Step 10 - Generate Authentication Token

  1. The Incoming API will run as a specified user, this means when it is called the audit trail will show the specified user as having performed the Incoming API actionflow
  2. You do not need to login as this user, however, if you were already logged in as this user when performing Step 1 above, you will need to logout and login again to pick up the user group change
  3. In the  Repository, scroll down to the Full Repository section and expand it
  4. Expand the  Users section
  5. Double click on the user who will run the Incoming API
  6. Click the 3-dot more menu in the top right of the user properties
  7. Click Generate API Key
  8. Copy the value displayed and store it somewhere safe

Step 11 - Send Authorization

When calling the Incoming API, the authorisation token must be passed in as a header called: Authorization and referenced in the Expression using the syntax, ${_datasource.KeyName} where KeyName is the name of the Secret Key.

Server Console Responses

The item calling the API End-Point will receive the a Response from the API End-Point stating whether it has run successfully (Success) or not (Fail). Responses can be customised to return specific messages.

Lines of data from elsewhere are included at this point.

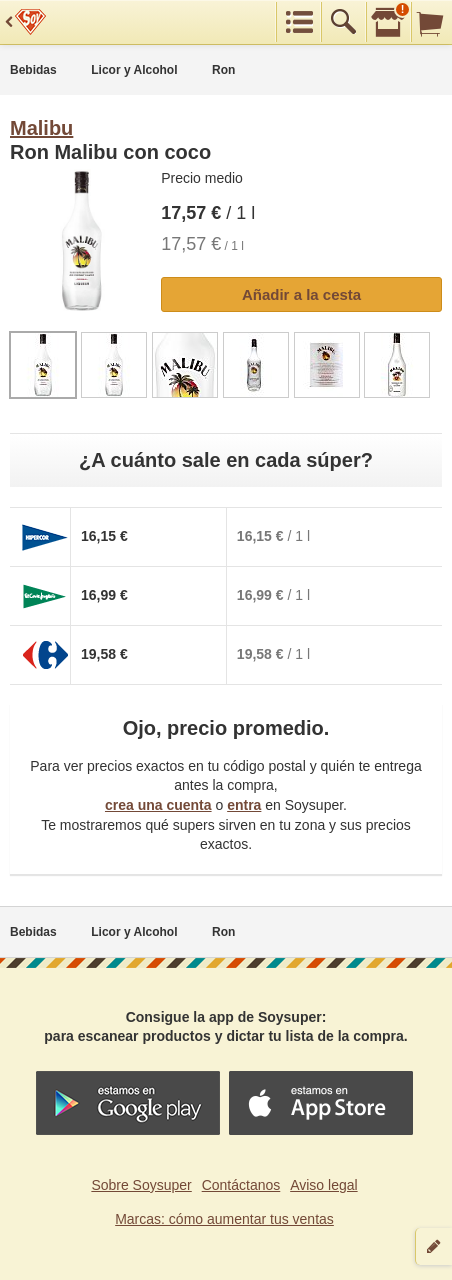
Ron (223, 70)
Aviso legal (323, 1185)
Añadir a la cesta (301, 294)
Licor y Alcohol (134, 70)
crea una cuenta (158, 805)
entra (244, 805)
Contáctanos (241, 1185)
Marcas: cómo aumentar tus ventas (224, 1219)
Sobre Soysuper (141, 1185)
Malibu (41, 128)
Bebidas (33, 70)
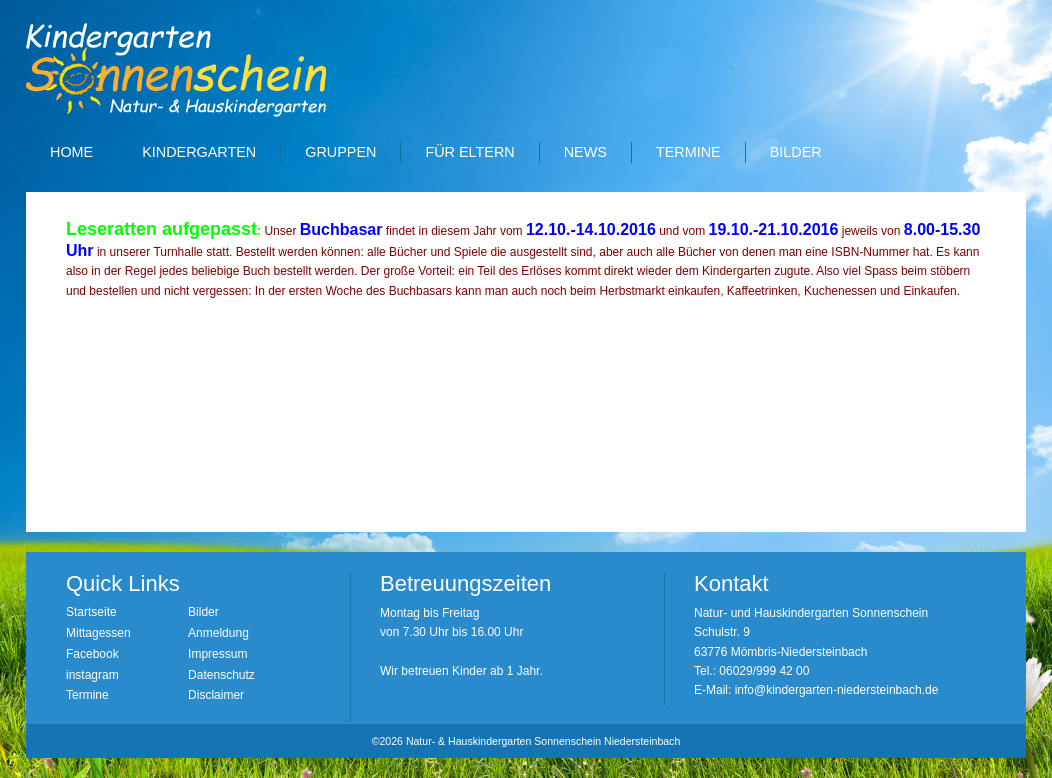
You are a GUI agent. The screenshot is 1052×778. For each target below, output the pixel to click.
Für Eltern (469, 152)
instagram (92, 675)
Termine (688, 152)
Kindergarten (199, 152)
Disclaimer (216, 695)
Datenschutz (221, 675)
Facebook (92, 654)
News (585, 152)
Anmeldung (218, 633)
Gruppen (340, 152)
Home (71, 152)
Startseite (91, 612)
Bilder (796, 152)
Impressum (217, 654)
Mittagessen (98, 633)
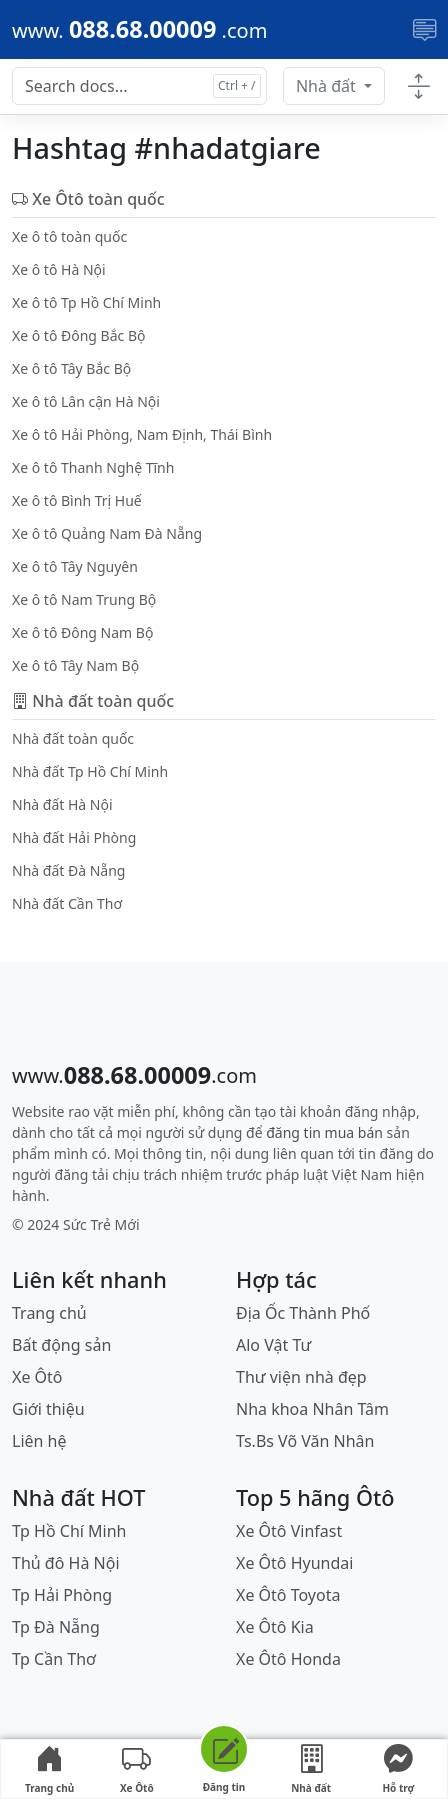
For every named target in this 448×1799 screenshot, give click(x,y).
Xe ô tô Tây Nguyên (75, 566)
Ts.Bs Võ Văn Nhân (305, 1441)
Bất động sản (61, 1345)
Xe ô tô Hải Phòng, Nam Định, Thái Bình (142, 434)
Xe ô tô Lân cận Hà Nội (86, 401)
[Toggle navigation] (424, 30)
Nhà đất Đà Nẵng (68, 870)
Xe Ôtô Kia (275, 1627)
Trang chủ (49, 1313)
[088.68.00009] (139, 29)
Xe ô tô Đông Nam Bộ (82, 632)
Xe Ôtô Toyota (288, 1595)
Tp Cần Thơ (54, 1659)
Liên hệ (39, 1441)
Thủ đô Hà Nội (66, 1563)
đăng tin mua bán (324, 1132)
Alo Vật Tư (273, 1345)
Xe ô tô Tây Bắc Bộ (71, 368)
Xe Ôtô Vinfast (289, 1531)
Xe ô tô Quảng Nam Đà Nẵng (107, 533)
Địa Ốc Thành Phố (303, 1313)
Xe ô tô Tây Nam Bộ (75, 665)
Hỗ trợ (398, 1770)
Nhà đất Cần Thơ (67, 903)
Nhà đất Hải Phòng (74, 837)
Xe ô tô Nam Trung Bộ (84, 599)
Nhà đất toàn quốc (73, 738)
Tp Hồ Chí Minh (69, 1531)
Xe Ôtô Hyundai (294, 1563)
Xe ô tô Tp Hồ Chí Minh (86, 302)
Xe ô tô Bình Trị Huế (77, 500)
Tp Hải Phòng (62, 1595)
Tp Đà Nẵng (56, 1627)
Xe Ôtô (37, 1377)
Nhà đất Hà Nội (62, 804)
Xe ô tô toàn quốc (69, 236)
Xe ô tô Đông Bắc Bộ (79, 335)
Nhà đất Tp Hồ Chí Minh (90, 771)
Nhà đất (328, 86)
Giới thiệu (48, 1409)
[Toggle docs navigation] (418, 87)
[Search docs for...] (139, 86)
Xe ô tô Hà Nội (59, 269)
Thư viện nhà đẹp (301, 1377)
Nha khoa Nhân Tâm (312, 1409)
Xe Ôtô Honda (288, 1659)
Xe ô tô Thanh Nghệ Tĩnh (93, 467)
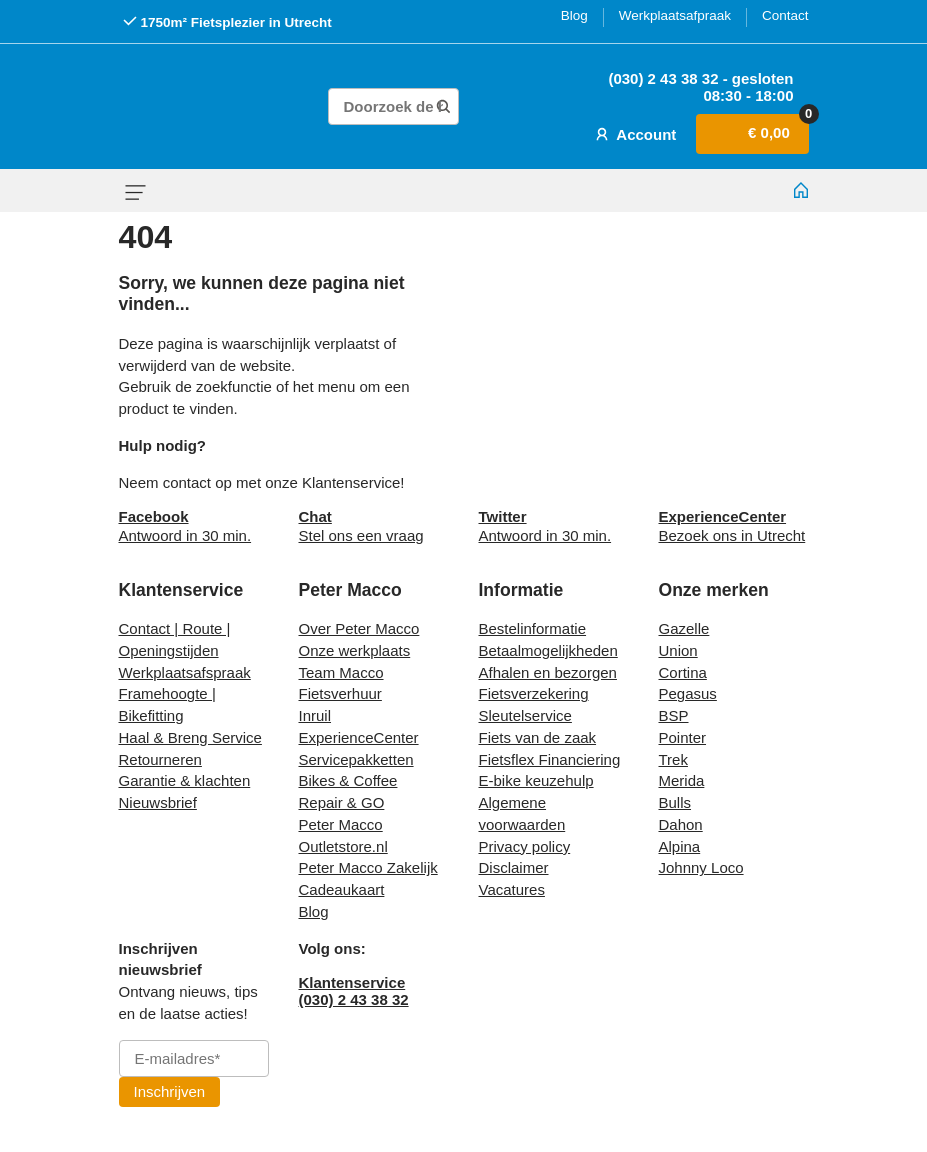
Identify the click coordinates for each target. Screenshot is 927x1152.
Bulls (675, 802)
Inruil (315, 715)
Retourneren (160, 759)
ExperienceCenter (359, 737)
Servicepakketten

The response recorded in the  Console:

If you are making the call using PhixFlow the Responses can be access as follows:

  1. Click the ActionFlow entry
  2. In the Messages section which is opened below, double-click the lines that begin Response
  3. Click the Message Details tab to see the response.

API End-Point Results

To see the results of the API End-Points processing in the  Console:

  1. Click the ActionFlow entry for the API End-Point
  2. In the Messages section which is opened below, double-click any of the Messages to see more details
  3. If you are using a debug() statement these will appear here.

Failures

An API End-Point will fail if the logic in the Actionflow fails or if the error() function is used to force a failure.

If records are passed to the API End-Point individually a failure will only impact the specific record being processed.